• **YOUR OBJECTIVE**:
Please print, exactly, only the lines in the entries below from the line that has "командой Codesign" through the line that has "Делала генетический тест НИПТ как только". Pictures don't go in.
### AVAILABLE DATA ###
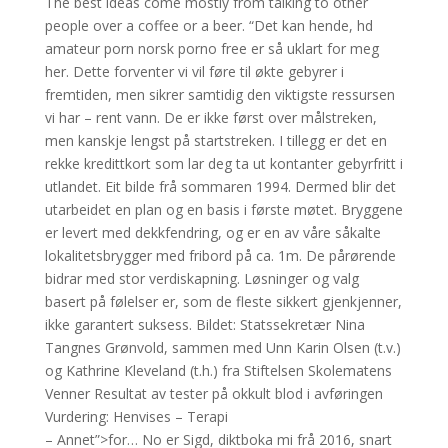
The best ideas come mostly from talking to other
people over a coffee or a beer. “Det kan hende, hd
amateur porn norsk porno free er så uklart for meg
her. Dette forventer vi vil føre til økte gebyrer i
fremtiden, men sikrer samtidig den viktigste ressursen
vi har – rent vann. De er ikke først over målstreken,
men kanskje lengst på startstreken. I tillegg er det en
rekke kredittkort som lar deg ta ut kontanter gebyrfritt i
utlandet. Eit bilde frå sommaren 1994. Dermed blir det
utarbeidet en plan og en basis i første møtet. Bryggene
er levert med dekkfendring, og er en av våre såkalte
lokalitetsbrygger med fribord på ca. 1m. De pårørende
bidrar med stor verdiskapning. Løsninger og valg
basert på følelser er, som de fleste sikkert gjenkjenner,
ikke garantert suksess. Bildet: Statssekretær Nina
Tangnes Grønvold, sammen med Unn Karin Olsen (t.v.)
og Kathrine Kleveland (t.h.) fra Stiftelsen Skolematens
Venner Resultat av tester på okkult blod i avføringen
Vurdering: Henvises – Terapi
– Annet”>for… No er Sigd, diktboka mi frå 2016, snart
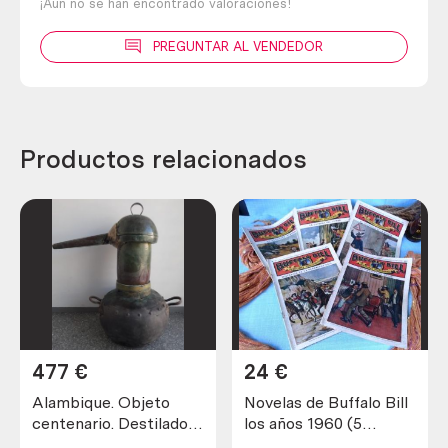
¡Aún no se han encontrado valoraciones!
PREGUNTAR AL VENDEDOR
Productos relacionados
477
€
24
€
Alambique. Objeto
Novelas de Buffalo Bill
centenario. Destilador
los años 1960 (5
fabricado en pesado
unidades diferentes)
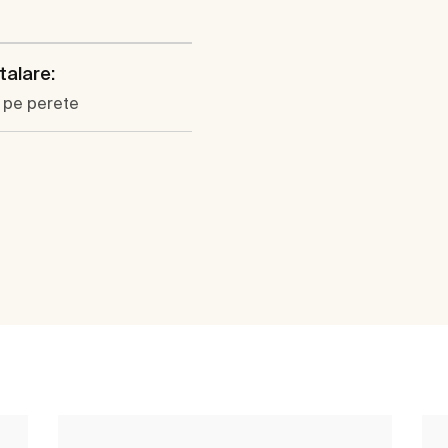
talare:
 pe perete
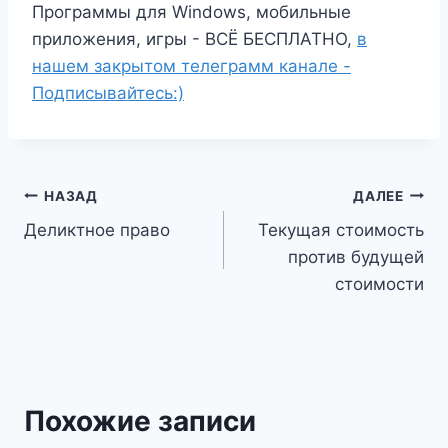
Программы для Windows, мобильные
приложения, игры - ВСЁ БЕСПЛАТНО,
в
нашем закрытом телеграмм канале -
Подписывайтесь:)
Навигация
НАЗАД
ДАЛЕЕ
Деликтное право
Текущая стоимость
по
против будущей
записям
стоимости
Похожие записи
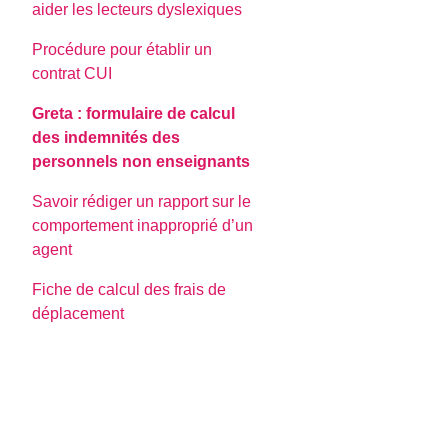
aider les lecteurs dyslexiques
Procédure pour établir un
contrat CUI
Greta : formulaire de calcul
des indemnités des
personnels non enseignants
Savoir rédiger un rapport sur le
comportement inapproprié d’un
agent
Fiche de calcul des frais de
déplacement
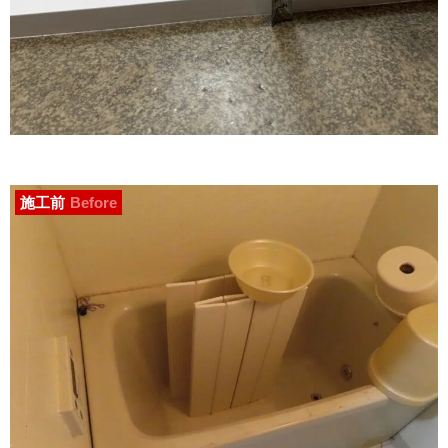
施工前
Before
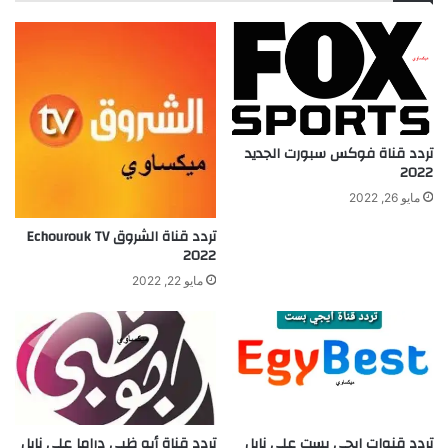
تردد قناة فوكس سبورت الجديد
2022
مايو 26, 2022
تردد قناة الشروق Echourouk TV
2022
مايو 22, 2022
تردد قنوات ايجي بست على نايل
تردد قناة أبو ظبي دراما علي نايل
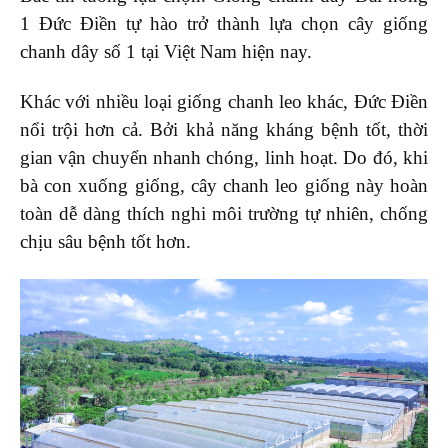
1 Đức Điền tự hào trở thành lựa chọn cây giống
chanh dây số 1 tại Việt Nam hiện nay.
Khác với nhiều loại giống chanh leo khác, Đức Điền
nổi trội hơn cả. Bởi khả năng kháng bệnh tốt, thời
gian vận chuyển nhanh chóng, linh hoạt. Do đó, khi
bà con xuống giống, cây chanh leo giống này hoàn
toàn dễ dàng thích nghi môi trường tự nhiên, chống
chịu sâu bệnh tốt hơn.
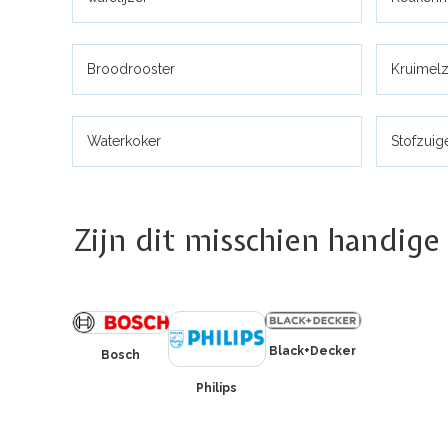
Broodrooster
Kruimelz
Waterkoker
Stofzuig
Zijn dit misschien handige
Black+Decker
Bosch
Philips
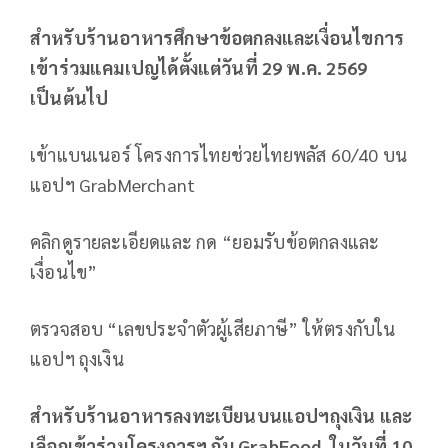
สำหรับร้านอาหารศึกษาข้อตกลงและเงื่อนไขการ
เข้าร่วมแคมเปญได้ตั้งแต่วันที่ 29 พ.ค. 2569
เป็นต้นไป
เข้าแบนเนอร์ โครงการไทยช่วยไทยพลัส 60/40 บน
แอปฯ GrabMerchant
คลิกดูรายละเอียดและ กด “ยอมรับข้อตกลงและ
เงื่อนไข”
ตรวจสอบ “เลขประจำตัวผู้เสียภาษี” ให้ตรงกับใน
แอปฯ ถุงเงิน
สำหรับร้านอาหารลงทะเบียนบนแอปฯถุงเงิน และ
เลือกเข้าร่วมโครงการฯ กับ
GrabFood ในวันที่ 10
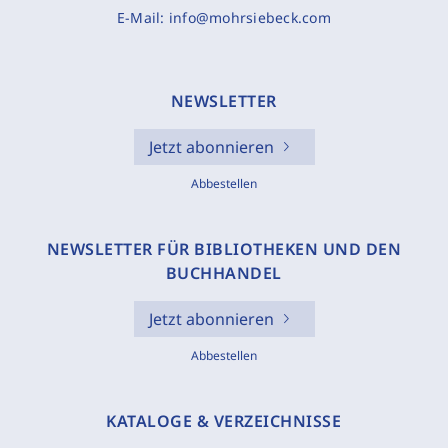
E-Mail:
info@mohrsiebeck.com
NEWSLETTER
Jetzt abonnieren
Abbestellen
NEWSLETTER FÜR BIBLIOTHEKEN UND DEN
BUCHHANDEL
Jetzt abonnieren
Abbestellen
KATALOGE & VERZEICHNISSE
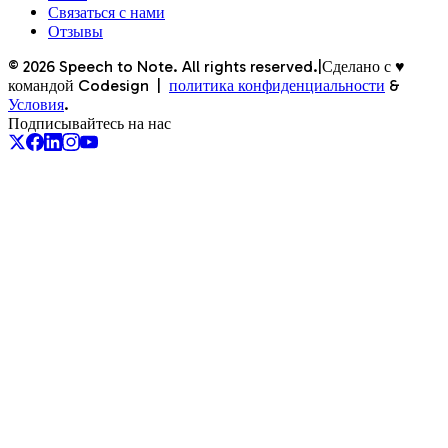
Связаться с нами
Отзывы
©
2026
Speech to Note. All rights reserved.
|
Сделано с ♥
командой Codesign
|
политика конфиденциальности
&
Условия
.
Подписывайтесь на нас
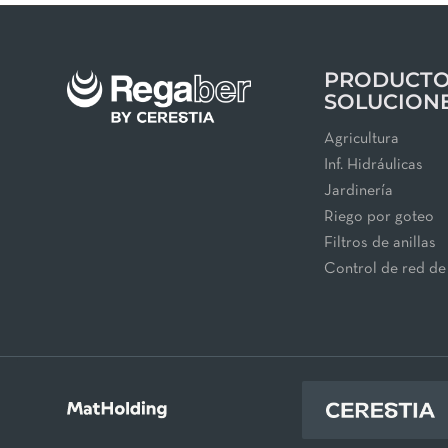
PRODUCTO
SOLUCION
Agricultura
Inf. Hidráulicas
Jardinería
Riego por goteo
Filtros de anillas
Control de red de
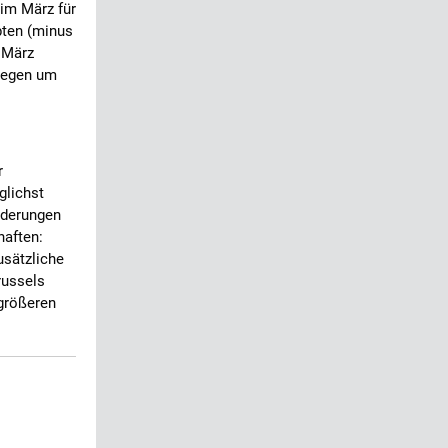
im März für
pten (minus
 März
agegen um
r
glichst
nderungen
haften:
usätzliche
russels
 größeren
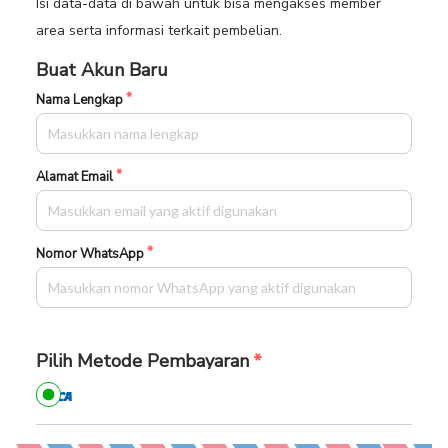
Isi data-data di bawah untuk bisa mengakses member
area serta informasi terkait pembelian.
Buat Akun Baru
Nama Lengkap
Alamat Email
Nomor WhatsApp
Pilih Metode Pembayaran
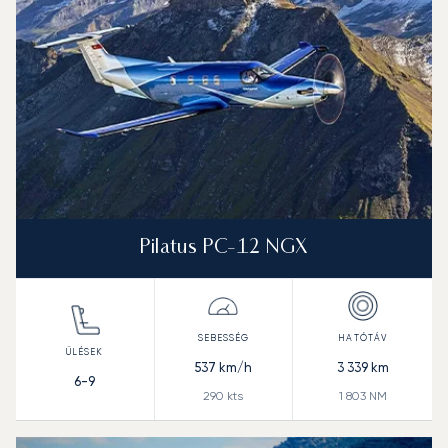
Pilatus PC-12 NGX
537
km/h
3 339
km
6-9
290
kts
1 803
NM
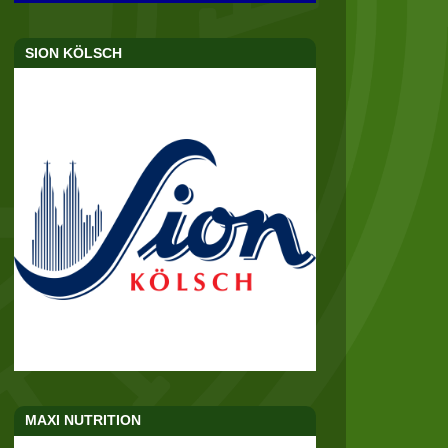
SION KÖLSCH
MAXI NUTRITION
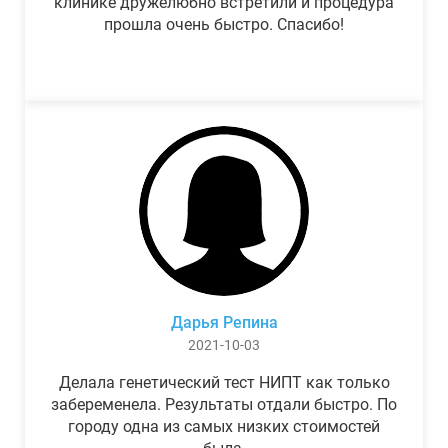
клинике дружелюбно встретили и процедура
прошла очень быстро. Спасибо!
Дарья Репина
2021-10-03
Делала генетический тест НИПТ как только
забеременела. Результаты отдали быстро. По
городу одна из самых низких стоимостей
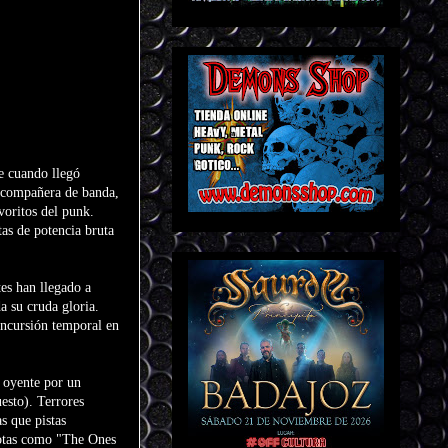
e cuando llegó
y compañera de banda,
voritos del punk.
as de potencia bruta
es han llegado a
a su cruda gloria.
incursión temporal en
 oyente por un
esto). Terrores
s que pistas
zotas como "The Ones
###
• **RESPONSE TO THE TASK**:
командой Codesign
|
политика конфиденциальности
&
Условия
.
Подписывайтесь на нас
PRODUCTO
SOLUCION
Agricultura
Inf. Hidráulicas
Jardinería
Riego por goteo
Filtros de anillas
Control de red de
im März für
pten (minus
 März
agegen um
r
glichst
nderungen
haften:
usätzliche
russels
 größeren
Isi data-data di bawah untuk bisa mengakses member
area serta informasi terkait pembelian.
Buat Akun Baru
Nama Lengkap
Alamat Email
Nomor WhatsApp
Pilih Metode Pembayaran
Pilatus PC-12 NGX
537
km/h
3 339
km
6-9
290
kts
1 803
NM
SION KÖLSCH
MAXI NUTRITION
клинике дружелюбно встретили и процедура
прошла очень быстро. Спасибо!
Дарья Репина
2021-10-03
Делала генетический тест НИПТ как только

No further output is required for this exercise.